Trump’ın Cumhuriyetçi Parti’ye yakınlığıyla bilinen FOX kanalı (Trump-Fox ilişkisi özellikle 2020 itibarıyla yaşanmaya başladı) dahil olmak üzere haber kanallarıyla arasının iyi olmadığı zaten günlük basın toplantılarında uluslararası gündem ve ülke gündemi kadar tartışılan bir konu oldu. Fakat 2016 seçimleri ve 2020 seçimlerine yukarıdaki veriler üzerinden baktığımız zaman, ana akım haber kanallarının 2016’da salt bir haber olarak Clinton elektronik posta skandallarını işleyerek Trump’a açtığı kapıyı, 2020’de Biden’ın oğlu Hunter’ın Ukrayna skandalını adeta es geçerek tekrar aynı kapıyı Trump’a aralamak istemediğini görüyoruz.

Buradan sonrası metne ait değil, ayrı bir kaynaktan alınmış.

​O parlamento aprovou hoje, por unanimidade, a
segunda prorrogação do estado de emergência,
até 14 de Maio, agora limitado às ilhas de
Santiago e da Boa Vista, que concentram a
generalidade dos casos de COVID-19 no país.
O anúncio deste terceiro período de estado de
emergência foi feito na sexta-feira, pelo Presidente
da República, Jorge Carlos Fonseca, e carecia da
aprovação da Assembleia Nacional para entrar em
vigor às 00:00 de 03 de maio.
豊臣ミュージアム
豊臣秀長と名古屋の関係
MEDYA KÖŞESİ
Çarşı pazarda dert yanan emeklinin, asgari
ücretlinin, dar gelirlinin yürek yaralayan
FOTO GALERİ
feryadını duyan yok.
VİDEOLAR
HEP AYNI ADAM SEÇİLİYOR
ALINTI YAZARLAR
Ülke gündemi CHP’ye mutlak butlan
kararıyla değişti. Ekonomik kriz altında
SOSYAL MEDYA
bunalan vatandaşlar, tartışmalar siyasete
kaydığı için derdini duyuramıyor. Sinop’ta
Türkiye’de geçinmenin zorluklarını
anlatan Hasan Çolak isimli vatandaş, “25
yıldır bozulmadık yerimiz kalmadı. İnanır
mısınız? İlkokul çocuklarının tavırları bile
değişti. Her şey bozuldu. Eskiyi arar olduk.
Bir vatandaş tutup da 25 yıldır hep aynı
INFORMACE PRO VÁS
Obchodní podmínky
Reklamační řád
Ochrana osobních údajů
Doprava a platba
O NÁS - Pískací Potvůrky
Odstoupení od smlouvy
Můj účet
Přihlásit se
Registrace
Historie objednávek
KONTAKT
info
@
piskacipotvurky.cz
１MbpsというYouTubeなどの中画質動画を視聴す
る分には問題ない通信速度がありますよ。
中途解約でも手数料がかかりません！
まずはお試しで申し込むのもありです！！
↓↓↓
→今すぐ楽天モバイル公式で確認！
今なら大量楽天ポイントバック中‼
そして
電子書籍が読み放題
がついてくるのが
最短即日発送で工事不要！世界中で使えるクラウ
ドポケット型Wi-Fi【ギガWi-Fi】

Oysa, Trump’ın başkanlık koltuğuna oturduktan sonra muhalefet ve medyanın sıkça vurguladığı Trump eleştirilerinin başında, Trump’ın ve ailesinin yurt dışı ilişkileri mercek altına alınırken, New York Post gazetesinin 14 Ekim'de yayımladığı haberde, Biden'ın Başkan Yardımcılığı yaptığı dönemde, oğlu Hunter’ın Ukrayna menşeli enerji firmasıyla ilişkilerine müdahil olduğu ve bu firmayı soruşturan başsavcıyı görevden almaları için Ukrayna'ya baskı yaptığı iddiaları tamamen es geçilmiş oldu.

E-postalarda, Hunter Biden'ın aylık 50 bin dolar maaşla yönetim kurulu üyesi olduğu Burisma'nın yönetim kurulunda bulunan Vadym Pozharskyi'nin Mayıs 2014'teki bir e-postasında, Hunter Biden'a "Etkinizi, şirketimizin yararına nasıl kullanabilirsiniz?" diye sorduğu ortaya çıkmıştı. Hunter’a dair iddiaların ilgili bilgilerin illegal yollarla elde edildiği şeklinde bir hassasiyet göstererek yayınlanmasına karşı çıkan medya organlarının yazının başında belirttiğim Trump aleyhine haber yaparken aynı hassasiyetleri gözetmemesi ise ayrı bir skandal. Halbuki Hunter hakkındaki iddialara kendisinin eski iş ortağı olduğu ileri süren Bobulinski, iddiaları doğruladığı ve kendisinin de Hunter bu e-postayı aldığını ifade ettiği Trump’a yakın medya kuruluşları tarafından paylaşılmıştı.

İlginç olan noktalardan birisi ise, oğlu hakkındaki iddialar hakkında basının kendisine soru dahi sorma konusundaki çekimser tavrıydı. Her gün defalarca kameralar karşısına geçen Biden’a iddialardan 2 gün sonra konuya ilişkin soru yöneltilmişti, Biden’ın konuya girmek istememesi üzerine ise kendisine konu hakkında daha fazla soru yöneltilmemişti.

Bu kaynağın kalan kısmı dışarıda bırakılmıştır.